Jacques Chirac réfléchit au meilleur moment pour convoquer les électeurs
en 2005. Fin stratège, pressé de voir notre souveraineté disparaître, le
président piégé par la prise de conscience
des Français étudie la
meilleure date pour tenter de faire adopter la constitution européenne.
Le
choix du moment peut influer sur le résultat. Alors qu’il a annoncé «Au
printemps, on ne sera pas prêt. Ce sera dans la seconde partie de
l'année» le 14 juillet dernier, le président étudie maintenant comment
en avancer la date. Le chef de l'État affine sa stratégie, sans avoir
encore tranché : il a demandé que soit préparé un scénario pour chaque
hypothèse. Mais déjà, une semble se dessiner clairement : Un référendum
annoncé pour dans un an afin d’endormir la campagne … puis d’un seul
coup tout s’emballe pour empêcher les Français de réagir.
Le
Conseil constitutionnel, saisi le 29 octobre, sollicitera dans les
prochains jours une révision de la Constitution, préalable au
référendum. Le Parlement entamera donc ses travaux à la fin de janvier
ou au début de février. Ensuite sera réuni le Congrès puis, pour
conclure, le président convoquera les électeurs.
Tandis
que le Premier ministre expliquait, le 28 octobre, sur RTL : «Je pense
qu'il est très difficile de faire le référendum dans les six mois,» une
semaine plus tard le secrétaire général délégué de l'UMP, - proche du
chef de l'Etat - François Baroin, proposait pour la première fois une
accélération du calendrier. «Si les militants socialistes disent oui au
texte le 1er décembre, il n'y a pas de raison de tarder», disait-t-il,
en précisant que « techniquement le référendum peut-être organisé dès
fin février. » «La fin du printemps est la meilleure date», réaffirme
François Hollande. Jean-Louis Debré également sur la même ligne :
« plus
on attend, plus le vote sera "pollué" ». Comme si le fait que les
arguments des défenseurs du NON puissent convaincre était une
pollution !!!
Et c’est
sans parler de la question de la Turquie, dont l’adoption de la
Constitution rendra l’adhésion à l’Union européenne quasi inéluctable !
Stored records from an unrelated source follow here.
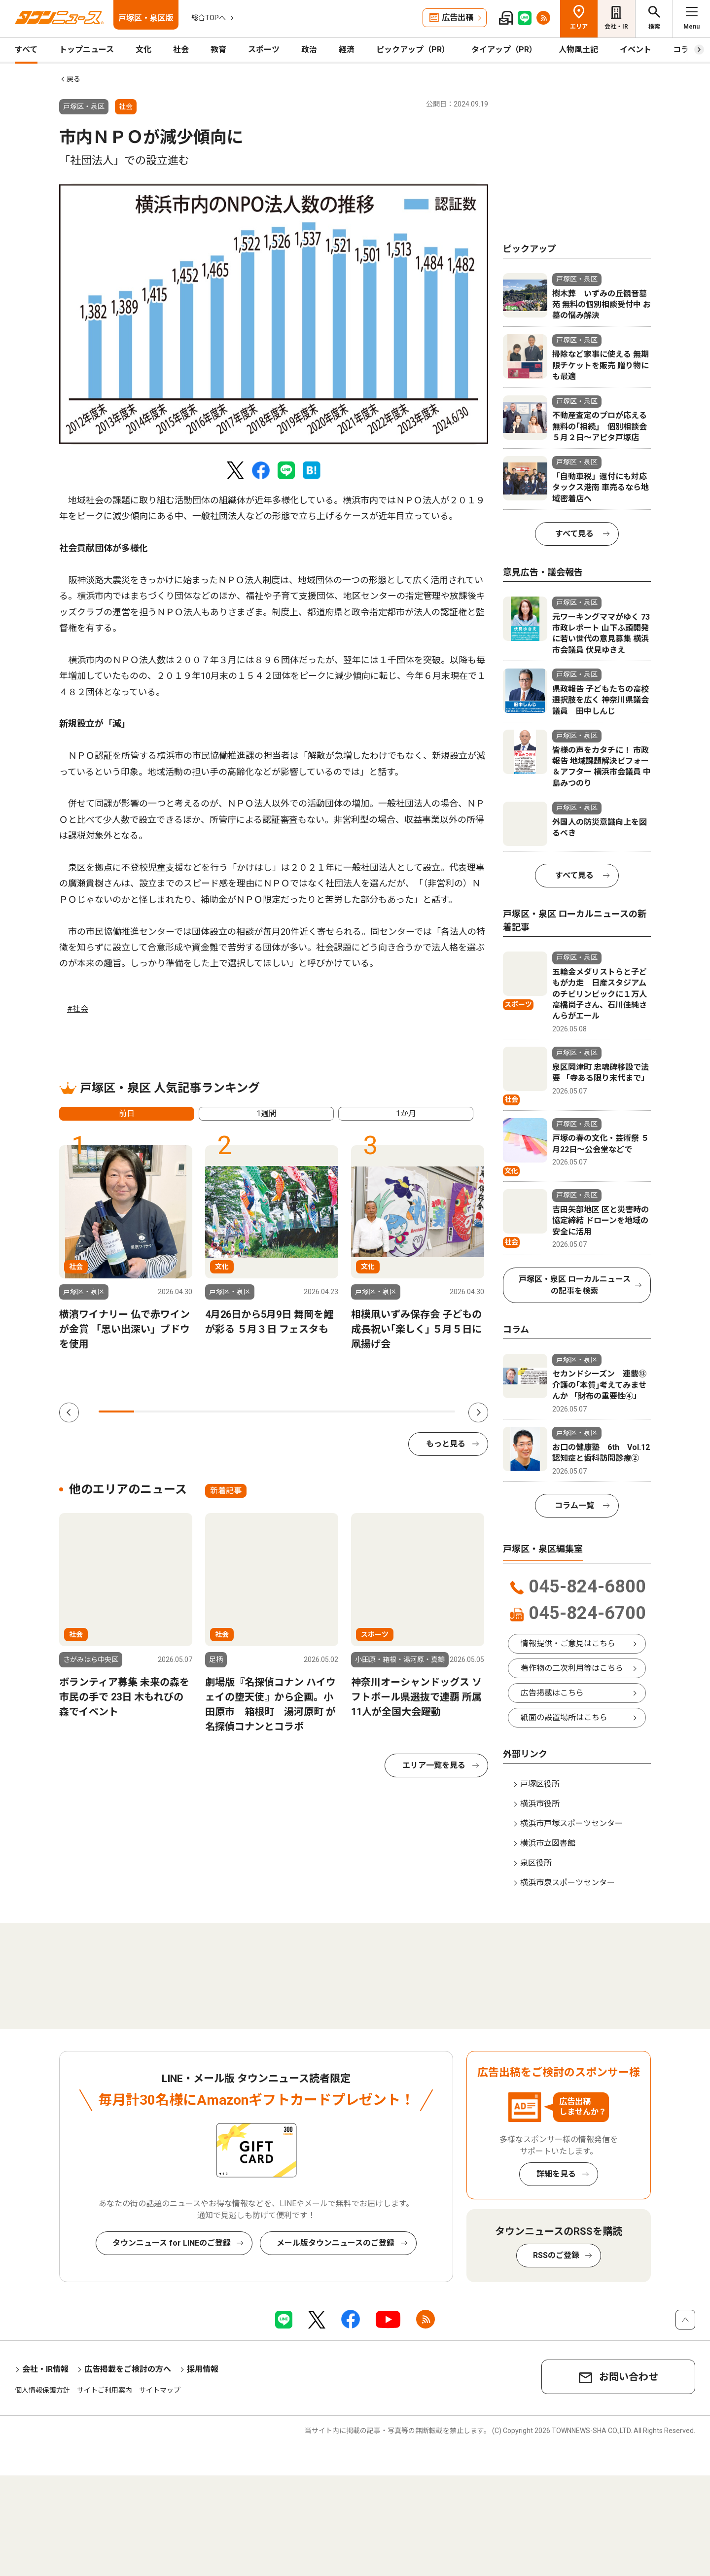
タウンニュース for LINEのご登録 (171, 2243)
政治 (309, 49)
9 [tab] (401, 1411)
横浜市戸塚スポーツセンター (571, 1823)
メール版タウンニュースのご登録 (335, 2243)
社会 (181, 49)
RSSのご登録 (556, 2255)
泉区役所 (536, 1863)
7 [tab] (330, 1411)
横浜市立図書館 (547, 1843)
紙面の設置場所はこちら (564, 1717)
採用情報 (202, 2369)
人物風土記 (578, 49)
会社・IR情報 (45, 2369)
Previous (69, 1412)
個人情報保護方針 (42, 2390)
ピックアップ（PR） (413, 49)
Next (478, 1412)
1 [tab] (116, 1411)
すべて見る (574, 533)
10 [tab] (437, 1411)
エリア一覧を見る (433, 1765)
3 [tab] (188, 1411)
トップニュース (86, 49)
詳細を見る (556, 2174)
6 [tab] (294, 1411)
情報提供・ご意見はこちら (568, 1643)
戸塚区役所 (540, 1784)
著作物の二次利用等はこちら (572, 1668)
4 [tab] (223, 1411)
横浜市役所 (540, 1803)
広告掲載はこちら (552, 1692)
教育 (218, 49)
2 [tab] (152, 1411)
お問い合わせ (628, 2377)
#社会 (77, 1009)
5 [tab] (259, 1411)
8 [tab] (366, 1411)
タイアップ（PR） (504, 49)
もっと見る (445, 1443)
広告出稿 (457, 17)
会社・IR (616, 26)
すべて (26, 49)
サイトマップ (159, 2390)
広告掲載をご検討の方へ (127, 2369)
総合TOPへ (208, 18)
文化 (143, 49)
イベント (635, 49)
Les Français le savent et ne comptent pas se laisser berner pas les
supporters du Oui/Non, du Ouin, bref du OUI. Et c’est pourquoi le NON va
l’emporter.
Une
chose est sûre, la question est tout sauf accessoire : le NON s’imposant
de plus en plus comme la solution de la raison, la panique gagne les
états majors du OUI. Ils répliquent en usant par conséquent de toute la
mauvaise fois imaginable, faisant maintenant leur maximum pour créer une
diversion... et ainsi maintenir les Français dans l’ignorance jusqu’à
l’avant-veille de la consultation.
Il
convient donc d’être extrêmement prudent et d’informer dès maintenant
nos concitoyens des dangers de la Constitution. C’est ce que nous
faisons et ferons, et ce malgré la stupéfiante inertie des médias.